Highest Resolution Electrical Measurements

Buried SiO2 Structures Under Si3N4 Film

PrimeNano fabricated a test sample to illustrate sensitivity to local permittivity even when buried beneath the sample surface. The sample contains patterned SiO2 structures under a Si3N4 film. The nitride surface was polished to eliminate any residual topographic features. Figure 1 (a) shows a cross-sectional schematic of the test sample. A blanket SiO2 film was deposited, patterned and eteched to produce 90 nm thick features with lateral dimensions on the order of 5 μm. A thick nitride film was then deposited and polished flat. After processing the nitride film is 280 nm thick, leaving 190 nm of nitride on top of the 90 nm thick oxide features. The oxide and nitride film thicknesses were confirmed by optical interferometry.


Figure 1 (a) The PrimeNano buried structure reference sample was fabricated on a Si wafer. 90 nm thermal SiO2 was grown on the wafer and patterned. 1um LPCVD Si3N4 was deposited to fully cover the SiO2. CMP was usedto polish the sample until the Si3N4 is about 280 nm; (b) Photo of the 4 quadrant reference sample. Each quadrant has a different patterned structure; (c) blue highlighted quadrant is a 10μm pitch positive square structure 5μm x 5μm; (d) green highlighted quadrant is a 10μm pitch 5μm wide line structure. All the structures are 90nm thick SiO2.


The sample die contains 4 patterns in 4 quadrants as shown in Figure 1 (b). (c) Shows the upper left quadrant with a pattern of 5μm x 5μm squares on a 10μm pitch (highlighted in blue); and (d) shows the upper right quadrant with 5 μm wide lines on a 10μm pitch.


Because the oxide and nitride are both insulating, there is no variation in conductivity over the sample so the MIM signal will only have a capacitive response from the permittivity difference between the SiO2 features (e = 3.9)and the Nitride film (e = 7.5). This is illustrated in Figure 2.


Figure 2 (a) Topography image of polished Si3N4 film on buried SiO2 patterned structure; (b) sMIM-C channel image showing higher capacitance (brighter) contrast over buried SiO2 structures under 200nm Si3N4 film; and (c) the sMIM-R channel image which shows no conductive signal.


Figure 2 shows (a) the topography of the polished reference surface with a roughness less than 1nm in the imaged area; Figure 2 (b) and (c) show the sMIM-C and sMIM-R channels respectively. As expected there is no signal in the sMIM-R channel.
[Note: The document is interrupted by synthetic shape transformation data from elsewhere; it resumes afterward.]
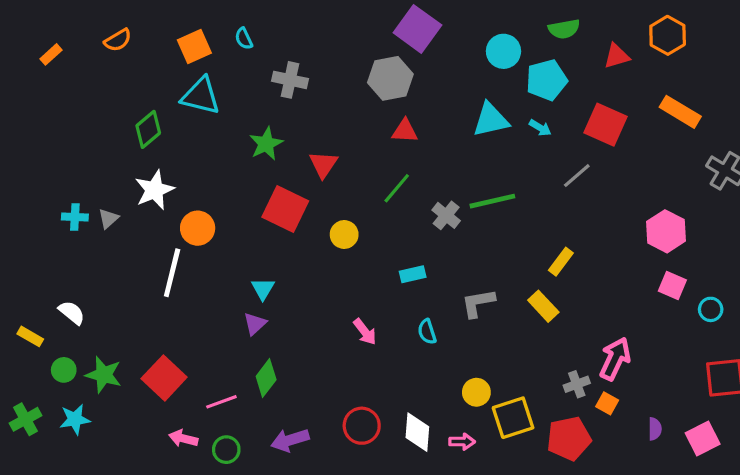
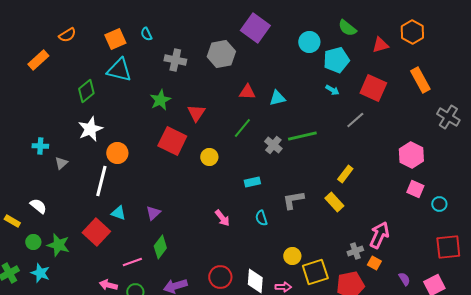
green semicircle: (564, 29) -> (347, 28), turned 48
orange rectangle: (51, 54) -> (38, 60), moved, size x1.5
gray hexagon: (390, 78) -> (221, 54), moved
orange rectangle: (680, 112) -> (420, 80), turned 30
cyan triangle: (491, 120) -> (277, 98), moved, size x0.7
gray triangle: (108, 219) -> (61, 163), moved
cyan triangle: (263, 289) -> (118, 213), moved, turned -42
red square: (164, 378) -> (96, 232), moved
cyan star: (75, 419) -> (40, 273), turned 30
purple semicircle: (655, 429) -> (404, 279), turned -32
In the sMIM-C channel we see bright regions where the buried square structures are sensed under the nitride layer. The ScanWave™ senses the difference in permittivity of the 90nm thick SiO2 feature under the nitride film compared to where there is only the 280nm Nitride film. Where there is a SiO2 feature the sMIM measures a lower capacitance than where there is no feature and represents this as a “brighter” region. The greater the relative difference in dielectric value of the buried material to the cap layer the larger the sMIM contrast and the deeper the buried feature can be sensed.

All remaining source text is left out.